→ Data under study:
▬▬▬

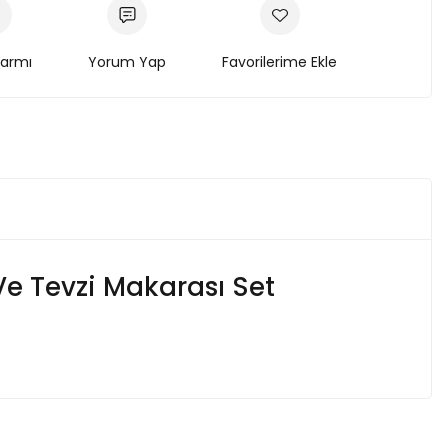
larmı
Yorum Yap
Ve Tevzi Makarası Set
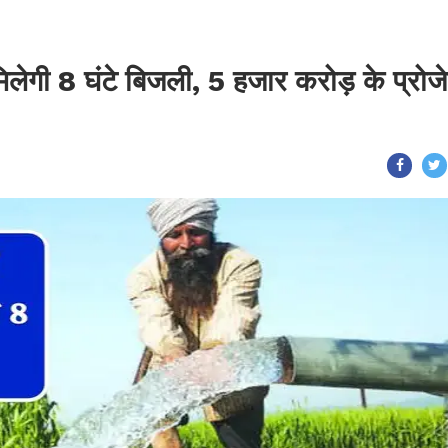
लेगी 8 घंटे बिजली, 5 हजार करोड़ के प्रोजे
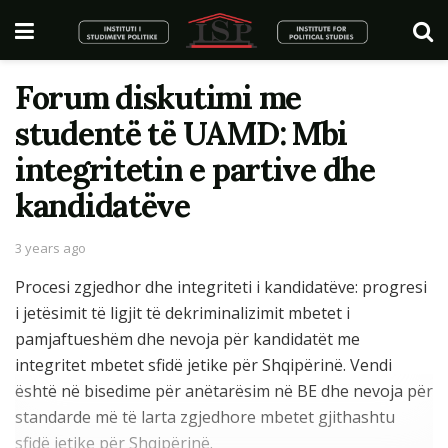
Forum diskutimi me
studentë të UAMD: Mbi
integritetin e partive dhe
kandidatëve
3 years ago
Procesi zgjedhor dhe integriteti i kandidatëve: progresi
i jetësimit të ligjit të dekriminalizimit mbetet i
pamjaftueshëm dhe nevoja për kandidatët me
integritet mbetet sfidë jetike për Shqipërinë. Vendi
është në bisedime për anëtarësim në BE dhe nevoja për
standarde më të larta zgjedhore mbetet gjithashtu
sfidë jetike për Shqipërinë.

▬▬▬

→ Exercise details: An exact copy of the listing is required; return it without any pictures.

→ Response area:
larmı
Yorum Yap
Ve Tevzi Makarası Set
लेगी 8 घंटे बिजली, 5 हजार करोड़ के प्रोजे
Forum diskutimi me
studentë të UAMD: Mbi
integritetin e partive dhe
kandidatëve
3 years ago
Procesi zgjedhor dhe integriteti i kandidatëve: progresi
i jetësimit të ligjit të dekriminalizimit mbetet i
pamjaftueshëm dhe nevoja për kandidatët me
integritet mbetet sfidë jetike për Shqipërinë. Vendi
është në bisedime për anëtarësim në BE dhe nevoja për
standarde më të larta zgjedhore mbetet gjithashtu
sfidë jetike për Shqipërinë.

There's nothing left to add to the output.